But that struggle has been on hold for a decade of vitality and health, so much of which is gone now, as I did my duty towards my parents.

Now, when I come back to the struggle, I find that the big block for me was the issue of pretense.

Back when I was about 25, in the 1970s, and I was doing a daily TV show, I had a relationship with a dancer.    It was intense and potent, and very lesbian; her next lover, and they are still together, I think, was a butch woman.

She pushed me to catharsis one night, the night I realized how much I was surrogate spoused by my mother.   I recently saw Jo Frost on episode 4 of Family S.O.S. help a teenage boy who was being erased by his father and having his mother transfer the demands that her husband wasn’t satisfying onto him.   I felt for that kid, just like the scapegoated boy Phil McGraw helped on Oprah because I knew that experience.

My parents didn’t believe much in dreams, in possibilities, in fake it ’till you make it.  They were balloon bursters, my mother deliberately, with her failure cycle, and my father causally with his enabling and aspergers.

Performances had to be very flat and non-challenging around them.   I somehow wonder how I got the ability to improv and get buckets of laughs in my 8th grade musical and my 9th grade play, but I lost that live performance drive soon after that until I had to stand in the front of a seminar room.   My TV shows were compelling, but earnest, that magnetism I had scaring me down to dull.  Lost to duty, again.

And that was all wrapped in my fear of pretense.
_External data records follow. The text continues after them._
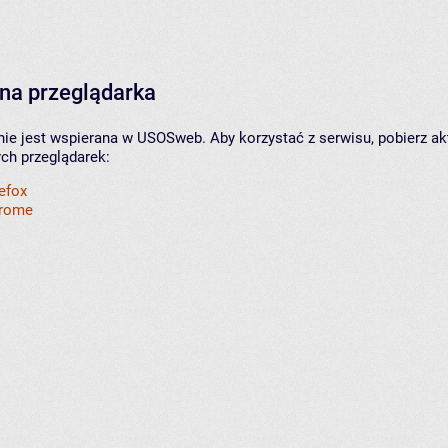
na przeglądarka
nie jest wspierana w USOSweb. Aby korzystać z serwisu, pobierz ak
ych przeglądarek:
refox
hrome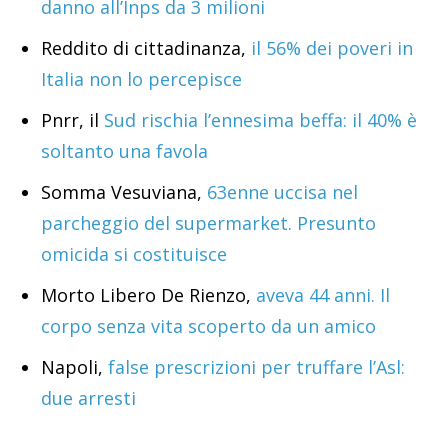
danno all’Inps da 3 milioni
Reddito di cittadinanza,
il 56% dei poveri in
Italia non lo percepisce
Pnrr, il
Sud rischia l’ennesima beffa: il 40% è
soltanto una favola
Somma Vesuviana,
63enne uccisa nel
parcheggio del supermarket. Presunto
omicida si costituisce
Morto Libero De Rienzo,
aveva 44 anni. Il
corpo senza vita scoperto da un amico
Napoli,
false prescrizioni per truffare l’Asl:
due arresti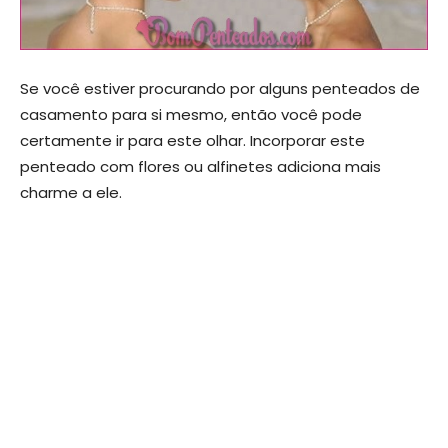
Se você estiver procurando por alguns penteados de
casamento para si mesmo, então você pode
certamente ir para este olhar. Incorporar este
penteado com flores ou alfinetes adiciona mais
charme a ele.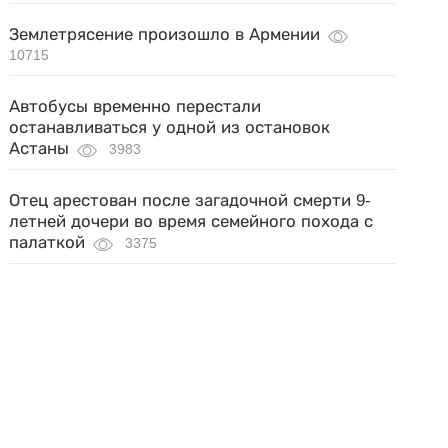
Землетрясение произошло в Армении
10715
Автобусы временно перестали
останавливаться у одной из остановок
Астаны
3983
Отец арестован после загадочной смерти 9-
летней дочери во время семейного похода с
палаткой
3375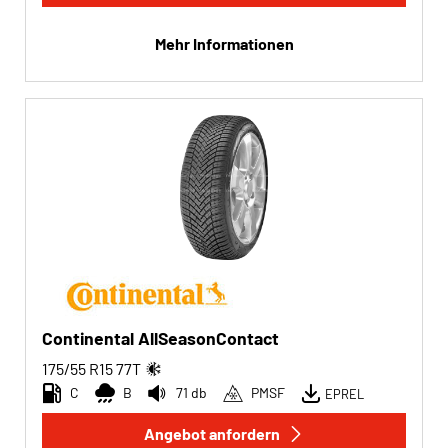
Mehr Informationen
Continental AllSeasonContact
175/55 R15
77
T
C
B
71 db
PMSF
EPREL
Angebot anfordern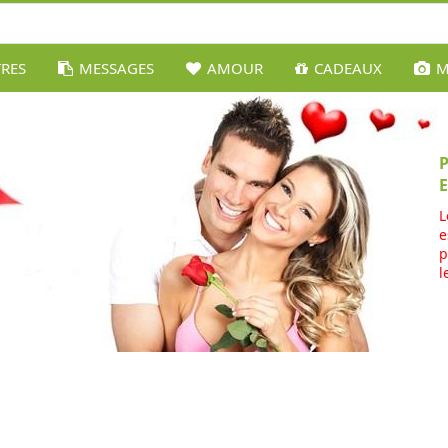
TRES
MESSAGES
AMOUR
CADEAUX
M
L
e
p
l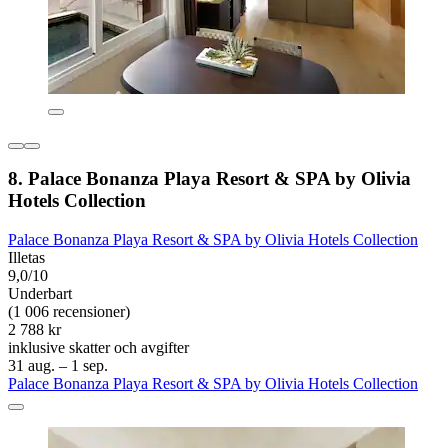
8. Palace Bonanza Playa Resort & SPA by Olivia
Hotels Collection
Palace Bonanza Playa Resort & SPA by Olivia Hotels Collection
Illetas
9,0/10
Underbart
(1 006 recensioner)
2 788 kr
inklusive skatter och avgifter
31 aug. – 1 sep.
Palace Bonanza Playa Resort & SPA by Olivia Hotels Collection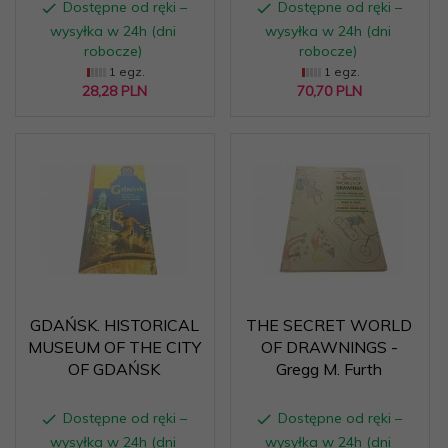
Dostępne od ręki –
Dostępne od ręki –
wysyłka w 24h (dni
wysyłka w 24h (dni
robocze)
robocze)
1 egz.
1 egz.
28,
28
PLN
70,
70
PLN
GDAŃSK. HISTORICAL
THE SECRET WORLD
MUSEUM OF THE CITY
OF DRAWNINGS -
OF GDAŃSK
Gregg M. Furth
Dostępne od ręki –
Dostępne od ręki –
wysyłka w 24h (dni
wysyłka w 24h (dni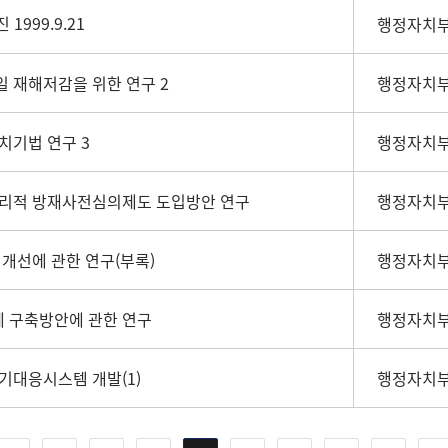
1999.9.21
행정자치부
 재해저감을 위한 연구 2
행정자치부
치기법 연구 3
행정자치부
리적 방재사전심의제도 도입방안 연구
행정자치부
개선에 관한 연구(부록)
행정자치부
 구축방안에 관한 연구
행정자치부
기대응시스템 개발(1)
행정자치부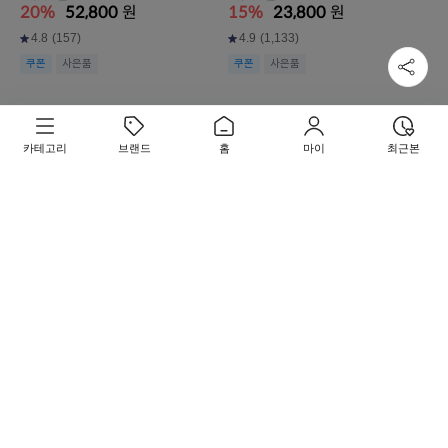
20%
52,800
원
15%
23,800
원
4.8
(157)
4.9
(1,133)
쿠폰
사은품
쿠폰
사은품
카테고리
브랜드
홈
마이
최근본
에스트라
에이시카365 리페어 크림pH4.5
60ml
30,000원
15%
25,500
원
4.8
(1,132)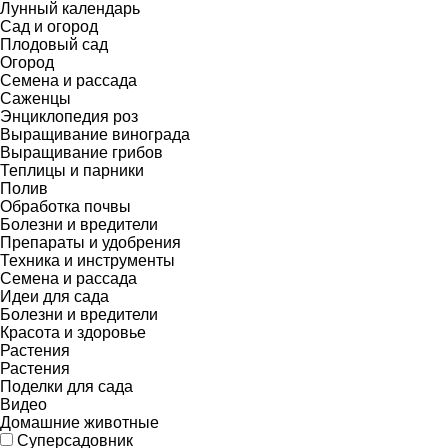
Лунный календарь
Сад и огород
Плодовый сад
Огород
Семена и рассада
Саженцы
Энциклопедия роз
Выращивание винограда
Выращивание грибов
Теплицы и парники
Полив
Обработка почвы
Болезни и вредители
Препараты и удобрения
Техника и инструменты
Семена и рассада
Идеи для сада
Болезни и вредители
Красота и здоровье
Растения
Растения
Поделки для сада
Видео
Домашние животные
Суперсадовник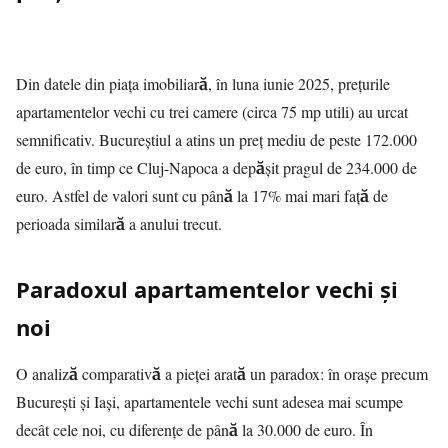
Din datele din piața imobiliară, în luna iunie 2025, prețurile
apartamentelor vechi cu trei camere (circa 75 mp utili) au urcat
semnificativ. Bucureștiul a atins un preț mediu de peste 172.000
de euro, în timp ce Cluj-Napoca a depășit pragul de 234.000 de
euro. Astfel de valori sunt cu până la 17% mai mari față de
perioada similară a anului trecut.
Paradoxul apartamentelor vechi și
noi
O analiză comparativă a pieței arată un paradox: în orașe precum
București și Iași, apartamentele vechi sunt adesea mai scumpe
decât cele noi, cu diferențe de până la 30.000 de euro. În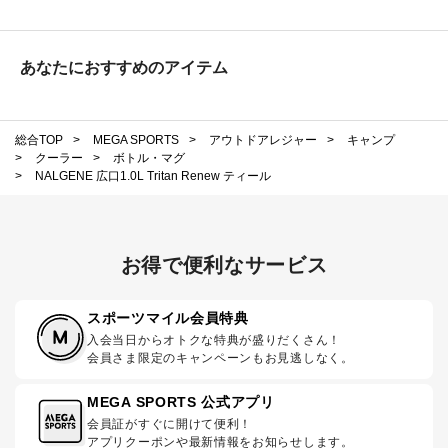
あなたにおすすめのアイテム
総合TOP
>
MEGA SPORTS
>
アウトドアレジャー
>
キャンプ
>
クーラー
>
ボトル・マグ
>
NALGENE 広口1.0L Tritan Renew ティール
お得で便利なサービス
スポーツマイル会員特典
入会当日からオトクな特典が盛りだくさん！
会員さま限定のキャンペーンもお見逃しなく。
MEGA SPORTS 公式アプリ
会員証がすぐに開けて便利！
アプリクーポンや最新情報をお知らせします。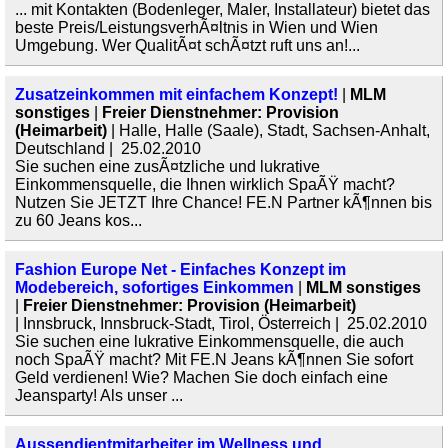
... mit Kontakten (Bodenleger, Maler, Installateur) bietet das
beste Preis/LeistungsverhÃ¤ltnis in Wien und Wien
Umgebung. Wer QualitÃ¤t schÃ¤tzt ruft uns an!...
Zusatzeinkommen mit einfachem Konzept!
|
MLM
sonstiges
|
Freier Dienstnehmer: Provision
(Heimarbeit)
| Halle, Halle (Saale), Stadt, Sachsen-Anhalt,
Deutschland | 25.02.2010
Sie suchen eine zusÃ¤tzliche und lukrative
Einkommensquelle, die Ihnen wirklich SpaÃŸ macht?
Nutzen Sie JETZT Ihre Chance! FE.N Partner kÃ¶nnen bis
zu 60 Jeans kos...
Fashion Europe Net - Einfaches Konzept im
Modebereich, sofortiges Einkommen
|
MLM sonstiges
|
Freier Dienstnehmer: Provision (Heimarbeit)
| Innsbruck, Innsbruck-Stadt, Tirol, Österreich | 25.02.2010
Sie suchen eine lukrative Einkommensquelle, die auch
noch SpaÃŸ macht? Mit FE.N Jeans kÃ¶nnen Sie sofort
Geld verdienen! Wie? Machen Sie doch einfach eine
Jeansparty! Als unser ...
Aussendientmitarbeiter im Wellness und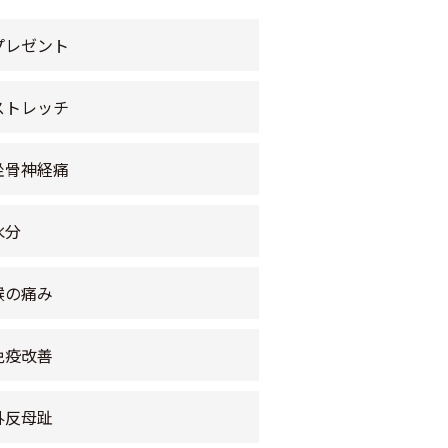
プレゼント
ストレッチ
坐骨神経痛
水分
喉の痛み
免疫改善
外反母趾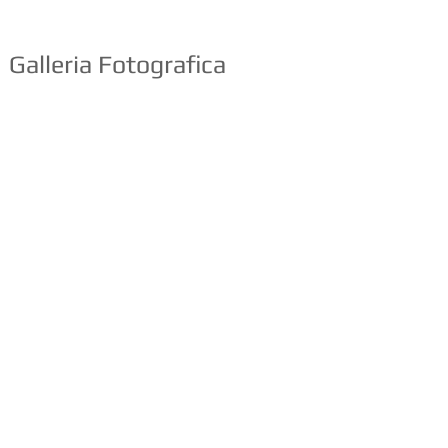
Galleria Fotografica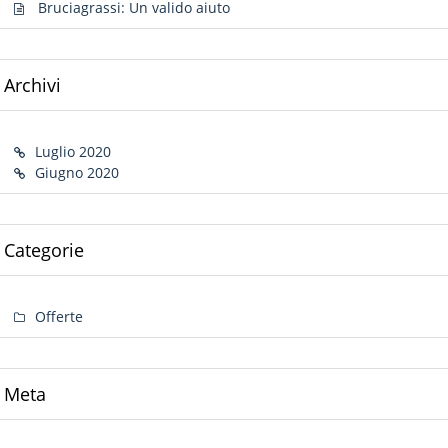
Bruciagrassi: Un valido aiuto
Archivi
Luglio 2020
Giugno 2020
Categorie
Offerte
Meta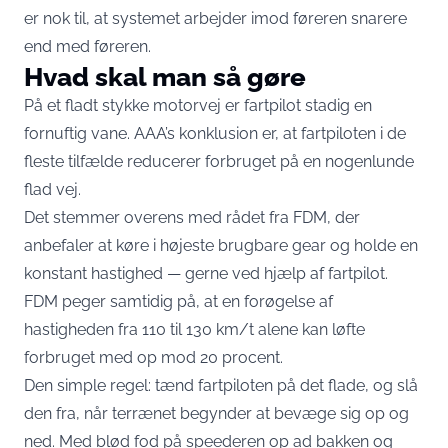
er nok til, at systemet arbejder imod føreren snarere
end med føreren.
Hvad skal man så gøre
På et fladt stykke motorvej er fartpilot stadig en
fornuftig vane. AAA’s konklusion er, at fartpiloten i de
fleste tilfælde reducerer forbruget på en nogenlunde
flad vej.
Det stemmer overens med rådet fra
FDM
, der
anbefaler at køre i højeste brugbare gear og holde en
konstant hastighed — gerne ved hjælp af fartpilot.
FDM peger samtidig på, at en forøgelse af
hastigheden fra 110 til 130 km/t alene kan løfte
forbruget med op mod 20 procent.
Den simple regel: tænd fartpiloten på det flade, og slå
den fra, når terrænet begynder at bevæge sig op og
ned. Med blød fod på speederen op ad bakken og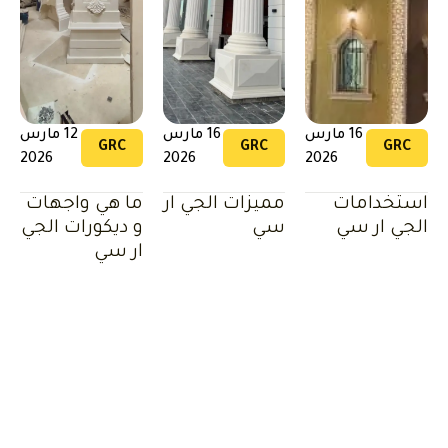
16 مارس
16 مارس
12 مارس
GRC
GRC
GRC
2026
2026
2026
استخدامات
مميزات الجي ار
ما هي واجهات
الجي ار سي
سي
و ديكورات الجي
ار سي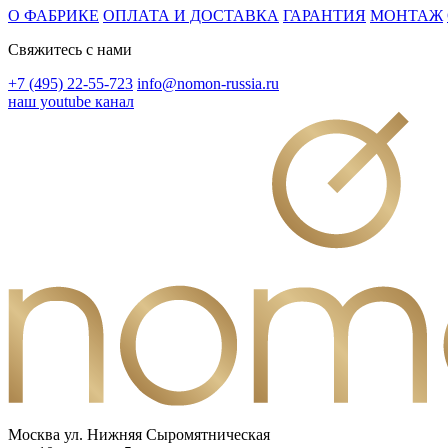
О ФАБРИКЕ
ОПЛАТА И ДОСТАВКА
ГАРАНТИЯ
МОНТАЖ
Свяжитесь с нами
+7 (495) 22-55-723
info@nomon-russia.ru
наш youtube канал
Москва ул. Нижняя Сыромятническая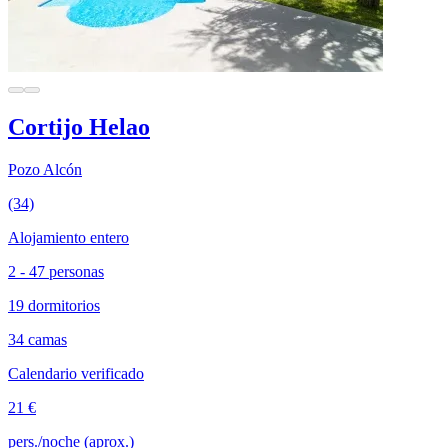
Cortijo Helao
Pozo Alcón
(34)
Alojamiento entero
2 - 47 personas
19 dormitorios
34 camas
Calendario verificado
21 €
pers./noche (aprox.)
I didn’t want to be caught pretending to be someone I am not.

The problem is, though, that I still don’t really know who I am, or at least know who I can be.  Maybe my dreams really do mean I can write amazing stories, maybe I really can be seen as beautiful.

To have to be who others think you are is such a horrible waste of potential.

But if you can’t imagine more, can’t try on a character that doesn’t exactly fit and see if you can grow into that, where is the possibility of magic?

You are who you pretend to be, so be very careful who you pretend to be, says Vonnegut.  Wouldn’t it be great if we encouraged each other to pretend big and beautiful, rather than smashing each others dreams?

Do we really have a duty to fit into the boxes that others have created for us?   Is truth being required to squeeze into the shape of who our parents and teachers and peers tell us we are?

Everyone around us has their own agenda, their own fears.  They try to shape and control the world around them to get what they want, what doesn’t scare them.  Is our duty to do what they expect, to do what calms their fears?

Ask TBB about how the fears of her peers came out when she announced her transition, how they told her she would fail, but how her knowledge that happiness was possible even if passing wasn’t kept her afloat and growing.

I need a new life.   And that life has to be untethered from past duty.   That duty will always be part of my life, of course, but it can’t define my future.

Moving past my fear of pretension, my habit of letting humility and clarity force me to play small, seems vital to moving beyond what I had to be to what I can be.

After all, every gal is entitled to her share of drama and glamour, right?   A bit of performance and pretense, beyond the mundane?  Maybe there is even still time for me.  Maybe.

Possibility only exists in places where room is left for dreams, in places where all the imagination isn’t squeezed out in service of fear and the status quo.

Possibility only exists when we don’t completely sacrifice ourselves to duty.  When we serve our own dreams, we have more to give to others.  Your success is a gift to the world.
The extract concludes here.